▸ Exercise instructions
Before returning the data, strip out the pictures and keep everything else exactly the same.

▸ Material for this exercise
================================
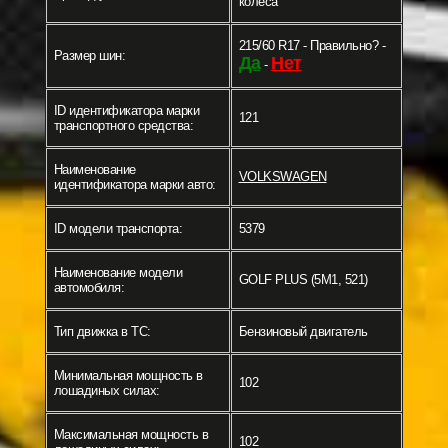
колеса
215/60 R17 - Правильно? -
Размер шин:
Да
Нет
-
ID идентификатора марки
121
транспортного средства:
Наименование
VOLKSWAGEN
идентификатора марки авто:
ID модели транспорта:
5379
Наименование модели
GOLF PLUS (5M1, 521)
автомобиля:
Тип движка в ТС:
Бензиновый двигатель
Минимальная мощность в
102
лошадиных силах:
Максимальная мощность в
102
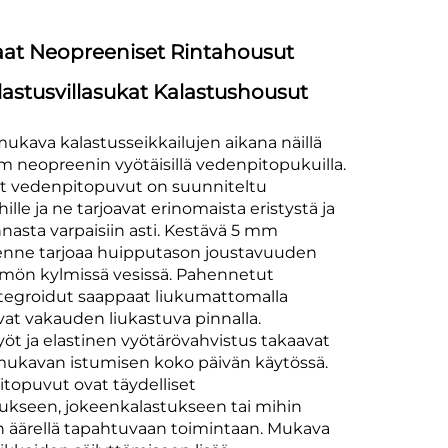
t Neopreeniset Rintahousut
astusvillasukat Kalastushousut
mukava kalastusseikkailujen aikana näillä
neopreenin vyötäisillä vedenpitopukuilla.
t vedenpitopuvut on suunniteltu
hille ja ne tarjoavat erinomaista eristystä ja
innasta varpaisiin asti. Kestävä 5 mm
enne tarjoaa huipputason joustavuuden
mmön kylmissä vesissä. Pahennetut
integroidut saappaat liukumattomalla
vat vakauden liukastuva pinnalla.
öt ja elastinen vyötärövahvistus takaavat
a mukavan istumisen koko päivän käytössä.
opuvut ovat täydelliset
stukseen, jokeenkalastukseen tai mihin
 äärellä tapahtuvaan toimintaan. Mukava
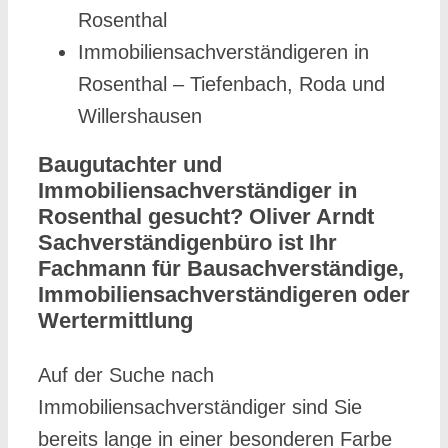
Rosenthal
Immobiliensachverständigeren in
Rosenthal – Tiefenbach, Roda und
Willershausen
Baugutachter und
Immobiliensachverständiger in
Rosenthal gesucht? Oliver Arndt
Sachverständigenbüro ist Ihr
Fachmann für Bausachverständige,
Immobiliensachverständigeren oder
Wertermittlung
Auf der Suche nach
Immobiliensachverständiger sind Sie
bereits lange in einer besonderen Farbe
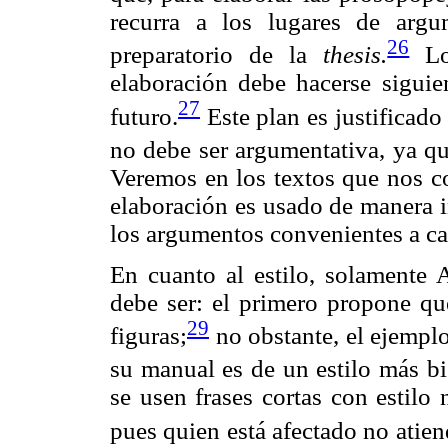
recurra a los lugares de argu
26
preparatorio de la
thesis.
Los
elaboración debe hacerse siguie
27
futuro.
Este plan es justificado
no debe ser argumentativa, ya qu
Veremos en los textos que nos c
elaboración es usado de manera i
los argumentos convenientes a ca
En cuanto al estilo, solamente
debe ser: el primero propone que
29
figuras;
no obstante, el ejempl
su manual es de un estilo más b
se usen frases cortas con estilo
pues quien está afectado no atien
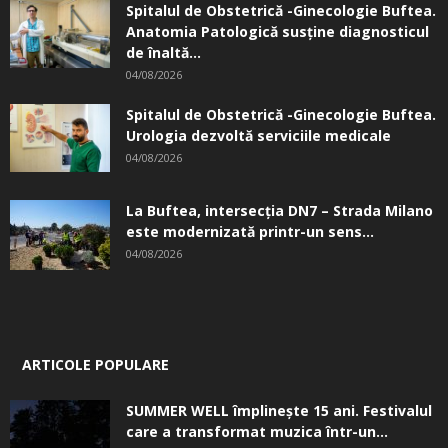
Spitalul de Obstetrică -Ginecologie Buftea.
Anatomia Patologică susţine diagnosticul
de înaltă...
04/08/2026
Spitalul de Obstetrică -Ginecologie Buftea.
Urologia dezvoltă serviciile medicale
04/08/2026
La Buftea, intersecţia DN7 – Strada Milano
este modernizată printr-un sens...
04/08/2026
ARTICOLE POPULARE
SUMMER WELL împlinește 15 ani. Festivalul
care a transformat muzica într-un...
================================
▸ Task output
колеса
215/60 R17 - Правильно? -
Размер шин:
Да
Нет
-
ID идентификатора марки
121
транспортного средства:
Наименование
VOLKSWAGEN
идентификатора марки авто:
ID модели транспорта:
5379
Наименование модели
GOLF PLUS (5M1, 521)
автомобиля:
Тип движка в ТС:
Бензиновый двигатель
Минимальная мощность в
102
лошадиных силах:
Максимальная мощность в
102
t Neopreeniset Rintahousut
astusvillasukat Kalastushousut
mukava kalastusseikkailujen aikana näillä
neopreenin vyötäisillä vedenpitopukuilla.
t vedenpitopuvut on suunniteltu
hille ja ne tarjoavat erinomaista eristystä ja
innasta varpaisiin asti. Kestävä 5 mm
enne tarjoaa huipputason joustavuuden
mmön kylmissä vesissä. Pahennetut
integroidut saappaat liukumattomalla
vat vakauden liukastuva pinnalla.
öt ja elastinen vyötärövahvistus takaavat
a mukavan istumisen koko päivän käytössä.
opuvut ovat täydelliset
stukseen, jokeenkalastukseen tai mihin
 äärellä tapahtuvaan toimintaan. Mukava
Rosenthal
Immobiliensachverständigeren in
Rosenthal – Tiefenbach, Roda und
Willershausen
Baugutachter und
Immobiliensachverständiger in
Rosenthal gesucht? Oliver Arndt
Sachverständigenbüro ist Ihr
Fachmann für Bausachverständige,
Immobiliensachverständigeren oder
Wertermittlung
Auf der Suche nach
Immobiliensachverständiger sind Sie
bereits lange in einer besonderen Farbe
recurra a los lugares de argu
26
preparatorio de la
thesis.
Los
elaboración debe hacerse siguie
27
futuro.
Este plan es justificado
no debe ser argumentativa, ya qu
Veremos en los textos que nos c
elaboración es usado de manera i
los argumentos convenientes a ca
En cuanto al estilo, solamente
debe ser: el primero propone que
29
figuras;
no obstante, el ejempl
su manual es de un estilo más b
se usen frases cortas con estilo
pues quien está afectado no atien
Spitalul de Obstetrică -Ginecologie Buftea.
Anatomia Patologică susţine diagnosticul
de înaltă...
04/08/2026
Spitalul de Obstetrică -Ginecologie Buftea.
Urologia dezvoltă serviciile medicale
04/08/2026
La Buftea, intersecţia DN7 – Strada Milano
este modernizată printr-un sens...
04/08/2026
ARTICOLE POPULARE
SUMMER WELL împlinește 15 ani. Festivalul
care a transformat muzica într-un...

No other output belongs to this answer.